■ EXERCISE DATA:
= = = = =

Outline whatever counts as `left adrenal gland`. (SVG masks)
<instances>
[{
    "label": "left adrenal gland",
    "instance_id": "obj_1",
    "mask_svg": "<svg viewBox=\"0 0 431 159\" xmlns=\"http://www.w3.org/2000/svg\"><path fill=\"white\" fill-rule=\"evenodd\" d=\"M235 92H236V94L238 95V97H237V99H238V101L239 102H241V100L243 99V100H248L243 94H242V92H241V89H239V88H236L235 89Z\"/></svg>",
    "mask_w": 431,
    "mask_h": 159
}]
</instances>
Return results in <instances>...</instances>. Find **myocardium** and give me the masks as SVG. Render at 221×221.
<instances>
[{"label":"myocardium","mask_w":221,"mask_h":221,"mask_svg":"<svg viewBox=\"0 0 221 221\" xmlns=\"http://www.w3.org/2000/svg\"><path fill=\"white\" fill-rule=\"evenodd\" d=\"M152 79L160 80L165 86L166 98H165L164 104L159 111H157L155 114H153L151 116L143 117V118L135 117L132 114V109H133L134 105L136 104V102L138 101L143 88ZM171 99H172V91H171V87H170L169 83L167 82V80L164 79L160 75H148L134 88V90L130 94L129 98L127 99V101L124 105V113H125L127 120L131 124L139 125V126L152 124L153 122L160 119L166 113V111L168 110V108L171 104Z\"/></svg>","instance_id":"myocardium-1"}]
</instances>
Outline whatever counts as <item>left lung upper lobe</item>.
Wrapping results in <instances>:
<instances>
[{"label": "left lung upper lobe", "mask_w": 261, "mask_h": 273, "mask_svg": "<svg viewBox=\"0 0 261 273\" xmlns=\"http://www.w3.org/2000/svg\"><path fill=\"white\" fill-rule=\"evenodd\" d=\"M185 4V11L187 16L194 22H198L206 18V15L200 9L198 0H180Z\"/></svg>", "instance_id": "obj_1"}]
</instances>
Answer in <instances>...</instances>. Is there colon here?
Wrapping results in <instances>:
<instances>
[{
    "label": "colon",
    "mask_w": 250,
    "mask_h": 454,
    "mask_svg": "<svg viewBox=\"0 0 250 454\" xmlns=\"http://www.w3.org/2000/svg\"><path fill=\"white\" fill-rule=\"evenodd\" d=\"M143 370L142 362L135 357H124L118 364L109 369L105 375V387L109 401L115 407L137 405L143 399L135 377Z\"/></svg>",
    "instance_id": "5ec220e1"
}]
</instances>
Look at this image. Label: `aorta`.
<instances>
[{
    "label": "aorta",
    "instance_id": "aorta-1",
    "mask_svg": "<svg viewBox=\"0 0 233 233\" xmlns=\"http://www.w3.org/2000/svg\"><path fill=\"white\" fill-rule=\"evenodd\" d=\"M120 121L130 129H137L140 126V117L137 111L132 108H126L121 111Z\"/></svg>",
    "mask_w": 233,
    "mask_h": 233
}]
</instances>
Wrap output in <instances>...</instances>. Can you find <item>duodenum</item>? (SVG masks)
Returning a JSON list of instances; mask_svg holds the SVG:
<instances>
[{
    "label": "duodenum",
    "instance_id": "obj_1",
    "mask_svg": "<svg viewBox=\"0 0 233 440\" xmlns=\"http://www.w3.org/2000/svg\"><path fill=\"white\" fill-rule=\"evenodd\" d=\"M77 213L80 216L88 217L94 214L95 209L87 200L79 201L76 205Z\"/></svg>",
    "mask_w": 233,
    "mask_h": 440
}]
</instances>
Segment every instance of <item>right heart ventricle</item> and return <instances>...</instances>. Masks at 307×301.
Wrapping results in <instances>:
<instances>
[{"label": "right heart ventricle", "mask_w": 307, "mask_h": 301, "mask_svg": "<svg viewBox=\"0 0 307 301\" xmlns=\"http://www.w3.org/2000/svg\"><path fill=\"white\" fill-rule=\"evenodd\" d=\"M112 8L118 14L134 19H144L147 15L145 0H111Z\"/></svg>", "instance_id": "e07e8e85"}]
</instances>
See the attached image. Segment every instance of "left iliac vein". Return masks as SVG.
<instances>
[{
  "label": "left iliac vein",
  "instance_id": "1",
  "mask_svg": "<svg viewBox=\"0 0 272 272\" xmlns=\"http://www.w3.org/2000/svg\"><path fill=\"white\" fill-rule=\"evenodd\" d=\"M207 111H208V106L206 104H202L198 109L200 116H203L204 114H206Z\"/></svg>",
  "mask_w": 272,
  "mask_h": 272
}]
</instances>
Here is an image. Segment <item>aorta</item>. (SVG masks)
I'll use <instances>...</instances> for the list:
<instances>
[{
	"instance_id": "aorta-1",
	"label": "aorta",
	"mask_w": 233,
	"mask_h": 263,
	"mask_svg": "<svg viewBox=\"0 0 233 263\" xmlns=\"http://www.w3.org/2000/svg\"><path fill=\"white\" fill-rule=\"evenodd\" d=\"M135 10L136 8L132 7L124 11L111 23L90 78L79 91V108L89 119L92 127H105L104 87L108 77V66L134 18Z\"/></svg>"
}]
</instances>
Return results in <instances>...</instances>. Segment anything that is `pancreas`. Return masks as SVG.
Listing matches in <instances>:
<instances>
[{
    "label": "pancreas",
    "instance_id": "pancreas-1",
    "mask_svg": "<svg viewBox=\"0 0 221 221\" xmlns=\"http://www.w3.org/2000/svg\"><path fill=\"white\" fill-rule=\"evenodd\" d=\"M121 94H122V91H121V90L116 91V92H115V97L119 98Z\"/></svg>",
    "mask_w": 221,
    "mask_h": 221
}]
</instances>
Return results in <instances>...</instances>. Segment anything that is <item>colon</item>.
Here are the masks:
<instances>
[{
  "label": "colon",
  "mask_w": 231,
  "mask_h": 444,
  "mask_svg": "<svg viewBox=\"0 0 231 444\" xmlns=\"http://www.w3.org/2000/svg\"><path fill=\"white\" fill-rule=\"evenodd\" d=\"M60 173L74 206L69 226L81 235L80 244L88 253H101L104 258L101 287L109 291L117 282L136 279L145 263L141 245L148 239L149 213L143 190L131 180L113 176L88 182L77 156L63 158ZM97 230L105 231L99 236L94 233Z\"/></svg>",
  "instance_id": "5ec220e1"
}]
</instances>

= = = = =

■ YOUR OBJECTIVE:
The records above, in their entirety, need to be set down again exactly.

■ PROBLEM SOLUTION:
Outline whatever counts as `left adrenal gland`. (SVG masks)
<instances>
[{
    "label": "left adrenal gland",
    "instance_id": "obj_1",
    "mask_svg": "<svg viewBox=\"0 0 431 159\" xmlns=\"http://www.w3.org/2000/svg\"><path fill=\"white\" fill-rule=\"evenodd\" d=\"M235 92H236V94L238 95V97H237V99H238V101L239 102H241V100L243 99V100H248L243 94H242V92H241V89H239V88H236L235 89Z\"/></svg>",
    "mask_w": 431,
    "mask_h": 159
}]
</instances>
Return results in <instances>...</instances>. Find **myocardium** and give me the masks as SVG. Render at 221×221.
<instances>
[{"label":"myocardium","mask_w":221,"mask_h":221,"mask_svg":"<svg viewBox=\"0 0 221 221\" xmlns=\"http://www.w3.org/2000/svg\"><path fill=\"white\" fill-rule=\"evenodd\" d=\"M152 79L160 80L165 86L166 98H165L164 104L159 111H157L155 114H153L151 116L143 117V118L135 117L132 114V109H133L134 105L136 104V102L138 101L143 88ZM171 99H172V91H171V87H170L169 83L167 82V80L164 79L160 75H148L134 88V90L130 94L129 98L127 99V101L124 105V113H125L127 120L131 124L139 125V126L152 124L153 122L160 119L166 113V111L168 110V108L171 104Z\"/></svg>","instance_id":"myocardium-1"}]
</instances>
Outline whatever counts as <item>left lung upper lobe</item>.
Wrapping results in <instances>:
<instances>
[{"label": "left lung upper lobe", "mask_w": 261, "mask_h": 273, "mask_svg": "<svg viewBox=\"0 0 261 273\" xmlns=\"http://www.w3.org/2000/svg\"><path fill=\"white\" fill-rule=\"evenodd\" d=\"M185 4V11L187 16L194 22H198L206 18V15L200 9L198 0H180Z\"/></svg>", "instance_id": "obj_1"}]
</instances>
Answer in <instances>...</instances>. Is there colon here?
Wrapping results in <instances>:
<instances>
[{
    "label": "colon",
    "mask_w": 250,
    "mask_h": 454,
    "mask_svg": "<svg viewBox=\"0 0 250 454\" xmlns=\"http://www.w3.org/2000/svg\"><path fill=\"white\" fill-rule=\"evenodd\" d=\"M143 370L142 362L135 357H124L118 364L109 369L105 375V387L109 401L115 407L137 405L143 399L135 377Z\"/></svg>",
    "instance_id": "5ec220e1"
}]
</instances>
Look at this image. Label: `aorta`.
<instances>
[{
    "label": "aorta",
    "instance_id": "aorta-1",
    "mask_svg": "<svg viewBox=\"0 0 233 233\" xmlns=\"http://www.w3.org/2000/svg\"><path fill=\"white\" fill-rule=\"evenodd\" d=\"M120 121L130 129H137L140 126V117L137 111L132 108H126L121 111Z\"/></svg>",
    "mask_w": 233,
    "mask_h": 233
}]
</instances>
Wrap output in <instances>...</instances>. Can you find <item>duodenum</item>? (SVG masks)
Returning a JSON list of instances; mask_svg holds the SVG:
<instances>
[{
    "label": "duodenum",
    "instance_id": "obj_1",
    "mask_svg": "<svg viewBox=\"0 0 233 440\" xmlns=\"http://www.w3.org/2000/svg\"><path fill=\"white\" fill-rule=\"evenodd\" d=\"M77 213L80 216L88 217L94 214L95 209L87 200L79 201L76 205Z\"/></svg>",
    "mask_w": 233,
    "mask_h": 440
}]
</instances>
Segment every instance of <item>right heart ventricle</item> and return <instances>...</instances>. Masks at 307×301.
Wrapping results in <instances>:
<instances>
[{"label": "right heart ventricle", "mask_w": 307, "mask_h": 301, "mask_svg": "<svg viewBox=\"0 0 307 301\" xmlns=\"http://www.w3.org/2000/svg\"><path fill=\"white\" fill-rule=\"evenodd\" d=\"M112 8L118 14L134 19H144L147 15L145 0H111Z\"/></svg>", "instance_id": "e07e8e85"}]
</instances>
See the attached image. Segment every instance of "left iliac vein". Return masks as SVG.
<instances>
[{
  "label": "left iliac vein",
  "instance_id": "1",
  "mask_svg": "<svg viewBox=\"0 0 272 272\" xmlns=\"http://www.w3.org/2000/svg\"><path fill=\"white\" fill-rule=\"evenodd\" d=\"M207 111H208V106L206 104H202L198 109L200 116H203L204 114H206Z\"/></svg>",
  "mask_w": 272,
  "mask_h": 272
}]
</instances>
Here is an image. Segment <item>aorta</item>. (SVG masks)
I'll use <instances>...</instances> for the list:
<instances>
[{
	"instance_id": "aorta-1",
	"label": "aorta",
	"mask_w": 233,
	"mask_h": 263,
	"mask_svg": "<svg viewBox=\"0 0 233 263\" xmlns=\"http://www.w3.org/2000/svg\"><path fill=\"white\" fill-rule=\"evenodd\" d=\"M135 10L136 8L132 7L124 11L111 23L90 78L79 91V108L89 119L92 127H105L104 87L108 77V66L134 18Z\"/></svg>"
}]
</instances>
Return results in <instances>...</instances>. Segment anything that is `pancreas`. Return masks as SVG.
Listing matches in <instances>:
<instances>
[{
    "label": "pancreas",
    "instance_id": "pancreas-1",
    "mask_svg": "<svg viewBox=\"0 0 221 221\" xmlns=\"http://www.w3.org/2000/svg\"><path fill=\"white\" fill-rule=\"evenodd\" d=\"M121 94H122V91H121V90L116 91V92H115V97L119 98Z\"/></svg>",
    "mask_w": 221,
    "mask_h": 221
}]
</instances>
Return results in <instances>...</instances>. Segment anything that is <item>colon</item>.
Here are the masks:
<instances>
[{
  "label": "colon",
  "mask_w": 231,
  "mask_h": 444,
  "mask_svg": "<svg viewBox=\"0 0 231 444\" xmlns=\"http://www.w3.org/2000/svg\"><path fill=\"white\" fill-rule=\"evenodd\" d=\"M60 173L74 206L69 226L81 235L80 244L88 253H101L104 258L101 287L109 291L117 282L136 279L145 263L141 245L148 239L149 213L143 190L131 180L113 176L88 182L77 156L63 158ZM97 230L105 231L99 236L94 233Z\"/></svg>",
  "instance_id": "5ec220e1"
}]
</instances>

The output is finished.